-------- DATA RECORDS
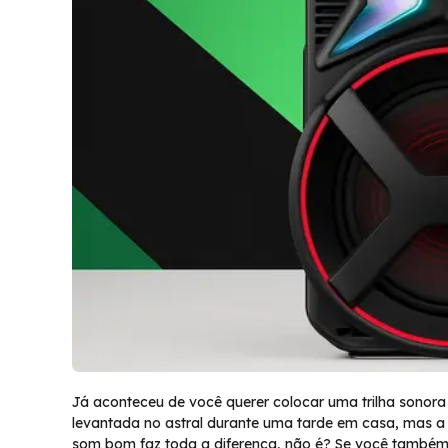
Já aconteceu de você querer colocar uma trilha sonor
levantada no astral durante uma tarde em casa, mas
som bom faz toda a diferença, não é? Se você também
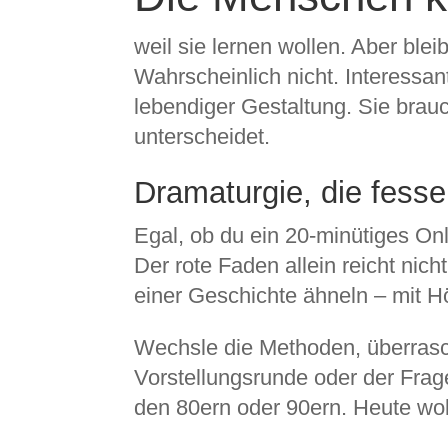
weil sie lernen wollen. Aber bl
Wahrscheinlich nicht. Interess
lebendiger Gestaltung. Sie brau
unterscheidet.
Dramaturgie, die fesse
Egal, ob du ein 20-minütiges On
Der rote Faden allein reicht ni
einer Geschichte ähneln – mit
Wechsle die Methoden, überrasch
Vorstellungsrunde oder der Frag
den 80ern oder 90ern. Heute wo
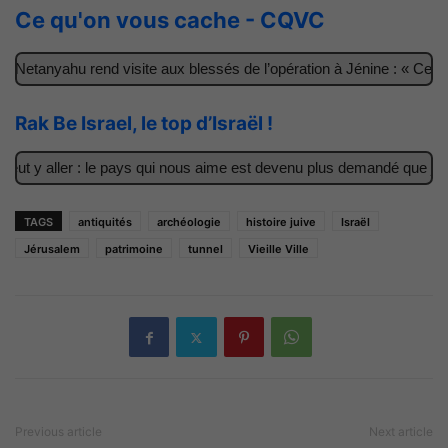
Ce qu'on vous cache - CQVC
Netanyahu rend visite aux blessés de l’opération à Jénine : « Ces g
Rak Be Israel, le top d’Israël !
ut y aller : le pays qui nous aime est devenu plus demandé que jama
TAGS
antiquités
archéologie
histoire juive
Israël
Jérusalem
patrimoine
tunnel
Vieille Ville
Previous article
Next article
----------------
-------- DATA RECORDS
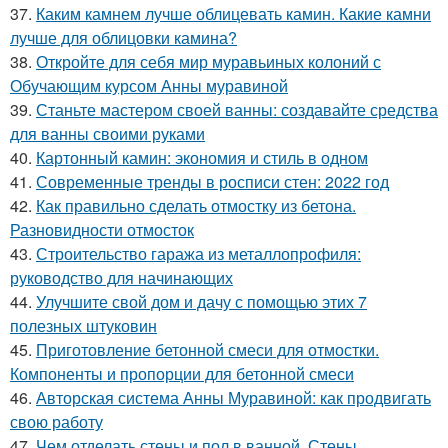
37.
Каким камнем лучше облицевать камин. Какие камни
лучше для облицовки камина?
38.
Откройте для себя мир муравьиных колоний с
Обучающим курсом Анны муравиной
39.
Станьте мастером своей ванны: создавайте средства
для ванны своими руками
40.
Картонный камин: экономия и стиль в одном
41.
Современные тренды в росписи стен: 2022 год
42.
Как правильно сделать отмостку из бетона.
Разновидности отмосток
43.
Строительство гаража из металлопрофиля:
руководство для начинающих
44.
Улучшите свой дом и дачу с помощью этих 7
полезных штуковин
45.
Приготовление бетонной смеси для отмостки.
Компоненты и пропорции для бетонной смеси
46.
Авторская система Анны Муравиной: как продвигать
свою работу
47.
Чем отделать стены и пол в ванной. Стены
----------------
> [EXERCISE REQUIREMENTS]:
Using the data above, print exactly the lines from the line that contains "для ванны своими руками" through the line that contains "Чем отделать стены и пол в ванной. Стены", with both included.

> [REPLY TO THE TASK]:
для ванны своими руками
40.
Картонный камин: экономия и стиль в одном
41.
Современные тренды в росписи стен: 2022 год
42.
Как правильно сделать отмостку из бетона.
Разновидности отмосток
43.
Строительство гаража из металлопрофиля:
руководство для начинающих
44.
Улучшите свой дом и дачу с помощью этих 7
полезных штуковин
45.
Приготовление бетонной смеси для отмостки.
Компоненты и пропорции для бетонной смеси
46.
Авторская система Анны Муравиной: как продвигать
свою работу
47.
Чем отделать стены и пол в ванной. Стены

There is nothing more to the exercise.